PROBLEM STATEMENT - Your answer must be an exact copy of the records below, minus any images.
[DATA UNDER STUDY — start]
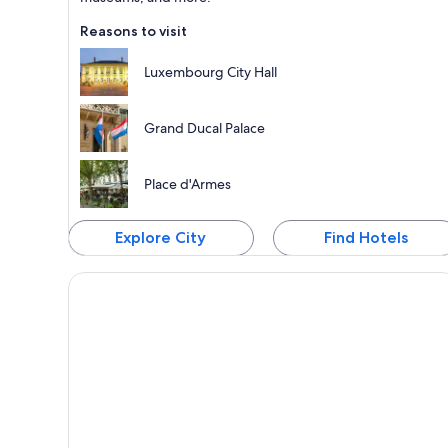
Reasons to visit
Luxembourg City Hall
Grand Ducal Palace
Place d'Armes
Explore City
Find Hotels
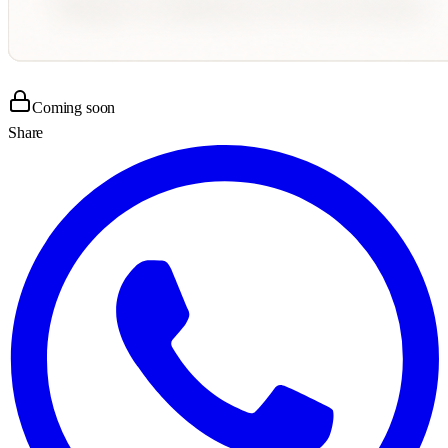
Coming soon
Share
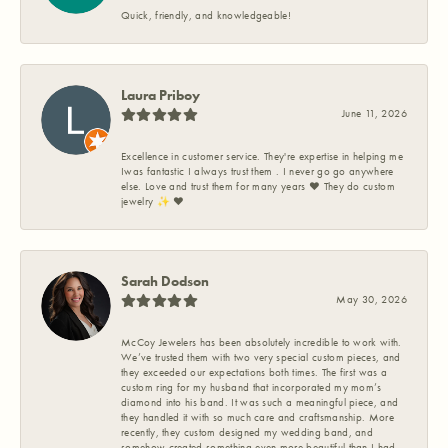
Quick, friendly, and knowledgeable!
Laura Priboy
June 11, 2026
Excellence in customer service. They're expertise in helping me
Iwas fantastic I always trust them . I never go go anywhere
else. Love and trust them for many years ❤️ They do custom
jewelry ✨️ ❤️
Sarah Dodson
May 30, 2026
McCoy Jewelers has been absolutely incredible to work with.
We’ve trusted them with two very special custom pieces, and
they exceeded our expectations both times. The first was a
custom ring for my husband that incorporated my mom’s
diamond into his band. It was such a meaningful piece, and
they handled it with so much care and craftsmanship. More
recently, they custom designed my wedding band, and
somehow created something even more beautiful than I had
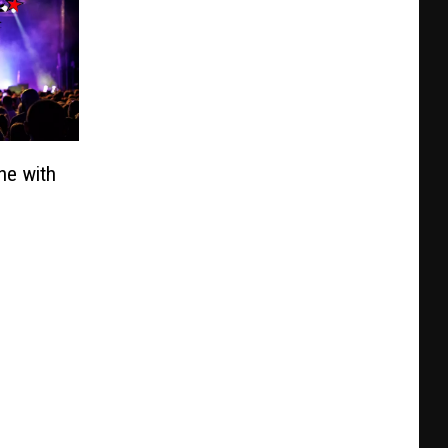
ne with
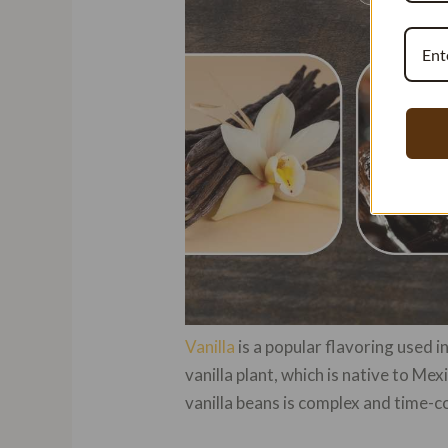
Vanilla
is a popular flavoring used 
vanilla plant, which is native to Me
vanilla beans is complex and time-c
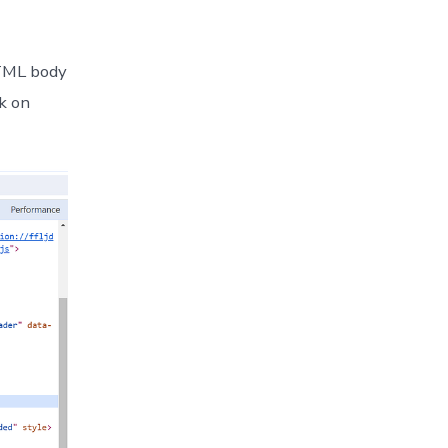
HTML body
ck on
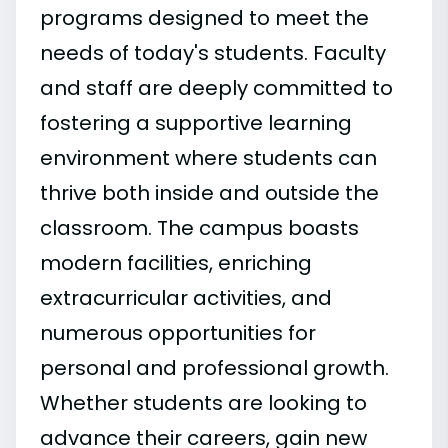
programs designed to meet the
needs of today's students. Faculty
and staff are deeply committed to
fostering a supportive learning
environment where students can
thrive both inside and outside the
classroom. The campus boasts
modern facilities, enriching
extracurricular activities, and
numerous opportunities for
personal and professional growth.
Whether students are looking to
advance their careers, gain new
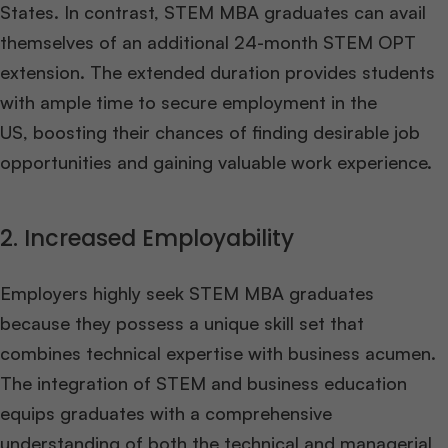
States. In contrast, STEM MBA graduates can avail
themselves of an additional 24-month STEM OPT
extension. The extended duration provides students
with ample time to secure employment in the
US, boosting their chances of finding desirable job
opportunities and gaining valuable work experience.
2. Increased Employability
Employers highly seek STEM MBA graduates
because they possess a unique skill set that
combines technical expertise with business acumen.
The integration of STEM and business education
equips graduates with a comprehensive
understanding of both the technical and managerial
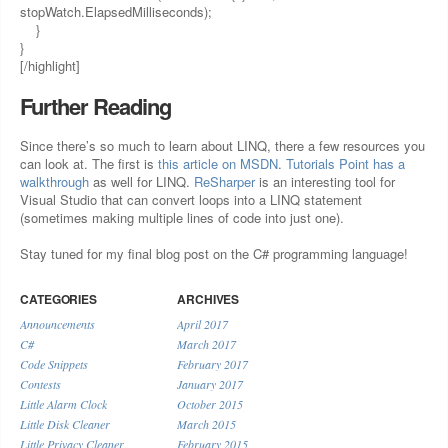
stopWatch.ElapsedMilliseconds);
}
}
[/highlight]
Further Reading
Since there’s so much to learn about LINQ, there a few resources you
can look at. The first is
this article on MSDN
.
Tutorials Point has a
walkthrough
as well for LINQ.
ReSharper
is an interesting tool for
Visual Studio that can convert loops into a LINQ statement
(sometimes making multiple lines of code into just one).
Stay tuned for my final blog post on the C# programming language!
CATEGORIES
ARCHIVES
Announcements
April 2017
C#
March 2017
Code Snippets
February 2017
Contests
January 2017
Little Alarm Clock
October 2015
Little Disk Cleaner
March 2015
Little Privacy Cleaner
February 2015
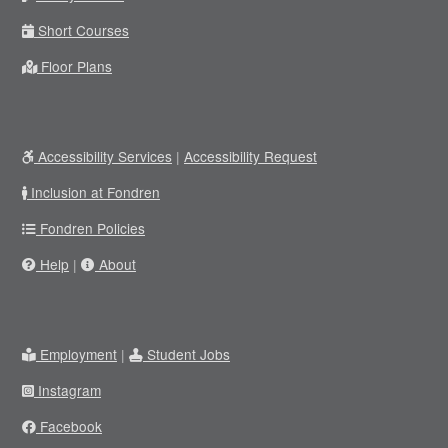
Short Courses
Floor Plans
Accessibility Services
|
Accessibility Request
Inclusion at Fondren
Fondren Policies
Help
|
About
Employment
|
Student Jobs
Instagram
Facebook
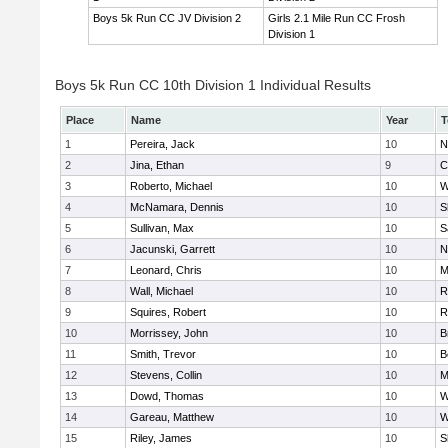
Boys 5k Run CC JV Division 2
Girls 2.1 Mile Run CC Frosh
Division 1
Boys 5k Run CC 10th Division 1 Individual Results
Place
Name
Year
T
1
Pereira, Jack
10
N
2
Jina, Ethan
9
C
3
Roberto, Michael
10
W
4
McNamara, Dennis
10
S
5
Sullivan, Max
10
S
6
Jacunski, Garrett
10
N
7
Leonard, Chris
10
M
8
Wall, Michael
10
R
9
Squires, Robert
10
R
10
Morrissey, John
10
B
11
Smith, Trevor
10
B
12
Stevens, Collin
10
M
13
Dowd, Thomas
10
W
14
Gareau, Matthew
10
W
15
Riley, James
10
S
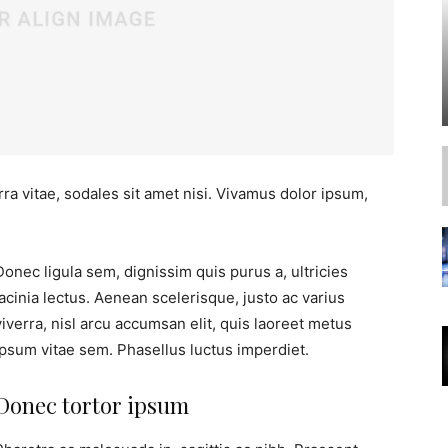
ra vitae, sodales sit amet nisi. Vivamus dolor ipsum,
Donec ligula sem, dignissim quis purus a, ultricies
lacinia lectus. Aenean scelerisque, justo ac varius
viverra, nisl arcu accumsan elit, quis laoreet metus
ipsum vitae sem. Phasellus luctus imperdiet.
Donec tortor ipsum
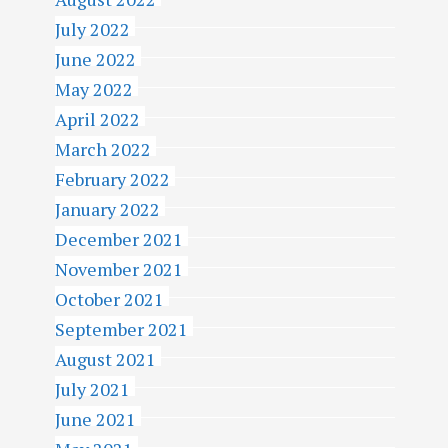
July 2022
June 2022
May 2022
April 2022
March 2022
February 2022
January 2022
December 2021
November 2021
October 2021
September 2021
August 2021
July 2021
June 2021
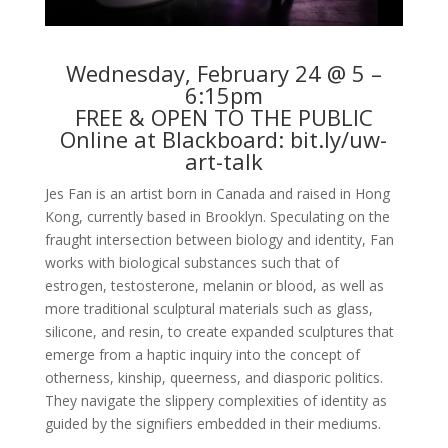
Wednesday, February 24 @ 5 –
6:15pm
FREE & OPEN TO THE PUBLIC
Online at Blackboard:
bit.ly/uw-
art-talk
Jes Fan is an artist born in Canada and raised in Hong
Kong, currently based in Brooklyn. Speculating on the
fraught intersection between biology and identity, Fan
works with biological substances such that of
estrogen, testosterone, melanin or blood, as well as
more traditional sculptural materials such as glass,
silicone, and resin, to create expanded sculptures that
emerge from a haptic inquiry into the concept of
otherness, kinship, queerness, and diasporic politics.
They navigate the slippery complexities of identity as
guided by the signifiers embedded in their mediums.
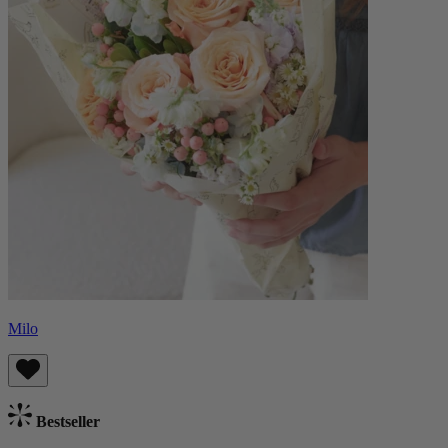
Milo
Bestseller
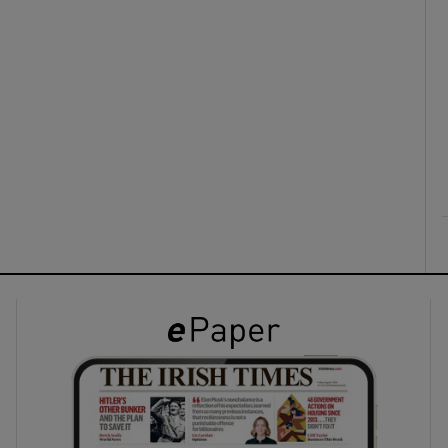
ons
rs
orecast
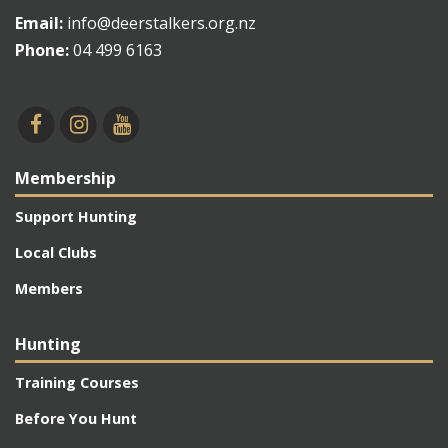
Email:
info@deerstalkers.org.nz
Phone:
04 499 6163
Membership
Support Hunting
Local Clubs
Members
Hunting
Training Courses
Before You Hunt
[DATA UNDER STUDY — finish]
EXERCISE OUTPUT -
Reasons to visit
Luxembourg City Hall
Grand Ducal Palace
Place d'Armes
Explore City
Find Hotels
Coming soon
Share
Quick, friendly, and knowledgeable!
Laura Priboy
June 11, 2026
Excellence in customer service. They're expertise in helping me
Iwas fantastic I always trust them . I never go go anywhere
else. Love and trust them for many years ❤️ They do custom
jewelry ✨️ ❤️
Sarah Dodson
May 30, 2026
McCoy Jewelers has been absolutely incredible to work with.
We’ve trusted them with two very special custom pieces, and
they exceeded our expectations both times. The first was a
custom ring for my husband that incorporated my mom’s
diamond into his band. It was such a meaningful piece, and
they handled it with so much care and craftsmanship. More
recently, they custom designed my wedding band, and
somehow created something even more beautiful than I had
ne with
Vanilla
is a popular flavoring used 
vanilla plant, which is native to Me
vanilla beans is complex and time-c
HTML body
ck on
programs designed to meet the
needs of today's students. Faculty
and staff are deeply committed to
fostering a supportive learning
environment where students can
thrive both inside and outside the
classroom. The campus boasts
modern facilities, enriching
extracurricular activities, and
numerous opportunities for
personal and professional growth.
Whether students are looking to
advance their careers, gain new
States. In contrast, STEM MBA graduates can avail
themselves of an additional 24-month STEM OPT
extension. The extended duration provides students
with ample time to secure employment in the
US, boosting their chances of finding desirable job
opportunities and gaining valuable work experience.
2. Increased Employability
Employers highly seek STEM MBA graduates
because they possess a unique skill set that
combines technical expertise with business acumen.
The integration of STEM and business education
equips graduates with a comprehensive
understanding of both the technical and managerial
stopWatch.ElapsedMilliseconds);
}
}
[/highlight]
Further Reading
Since there’s so much to learn about LINQ, there a few resources you
can look at. The first is
this article on MSDN
.
Tutorials Point has a
walkthrough
as well for LINQ.
ReSharper
is an interesting tool for
Visual Studio that can convert loops into a LINQ statement
(sometimes making multiple lines of code into just one).
Stay tuned for my final blog post on the C# programming language!
CATEGORIES
ARCHIVES
Announcements
April 2017
C#
March 2017
Code Snippets
February 2017
Contests
January 2017
Little Alarm Clock
October 2015
Little Disk Cleaner
March 2015
Little Privacy Cleaner
February 2015
Short Courses
Floor Plans
Accessibility Services
|
Accessibility Request
Inclusion at Fondren
Fondren Policies
Help
|
About
Employment
|
Student Jobs
Instagram
Facebook
Boys 5k Run CC JV Division 2
Girls 2.1 Mile Run CC Frosh
Division 1
Boys 5k Run CC 10th Division 1 Individual Results
Place
Name
Year
T
1
Pereira, Jack
10
N
2
Jina, Ethan
9
C
3
Roberto, Michael
10
W
4
McNamara, Dennis
10
S
5
Sullivan, Max
10
S
6
Jacunski, Garrett
10
N
7
Leonard, Chris
10
M
8
Wall, Michael
10
R
9
Squires, Robert
10
R
10
Morrissey, John
10
B
11
Smith, Trevor
10
B
12
Stevens, Collin
10
M
13
Dowd, Thomas
10
W
14
Gareau, Matthew
10
W
15
Riley, James
10
S
ra vitae, sodales sit amet nisi. Vivamus dolor ipsum,
Donec ligula sem, dignissim quis purus a, ultricies
lacinia lectus. Aenean scelerisque, justo ac varius
viverra, nisl arcu accumsan elit, quis laoreet metus
ipsum vitae sem. Phasellus luctus imperdiet.
Donec tortor ipsum
July 2022
June 2022
May 2022
April 2022
March 2022
February 2022
January 2022
December 2021
November 2021
October 2021
September 2021
August 2021
July 2021
June 2021
Wednesday, February 24 @ 5 –
6:15pm
FREE & OPEN TO THE PUBLIC
Online at Blackboard:
bit.ly/uw-
art-talk
Jes Fan is an artist born in Canada and raised in Hong
Kong, currently based in Brooklyn. Speculating on the
fraught intersection between biology and identity, Fan
works with biological substances such that of
estrogen, testosterone, melanin or blood, as well as
more traditional sculptural materials such as glass,
silicone, and resin, to create expanded sculptures that
emerge from a haptic inquiry into the concept of
otherness, kinship, queerness, and diasporic politics.
They navigate the slippery complexities of identity as
guided by the signifiers embedded in their mediums.
Milo
Bestseller
ons
rs
orecast
Email:
info@deerstalkers.org.nz
Phone:
04 499 6163
Membership
Support Hunting
Local Clubs
Members
Hunting
Training Courses
Before You Hunt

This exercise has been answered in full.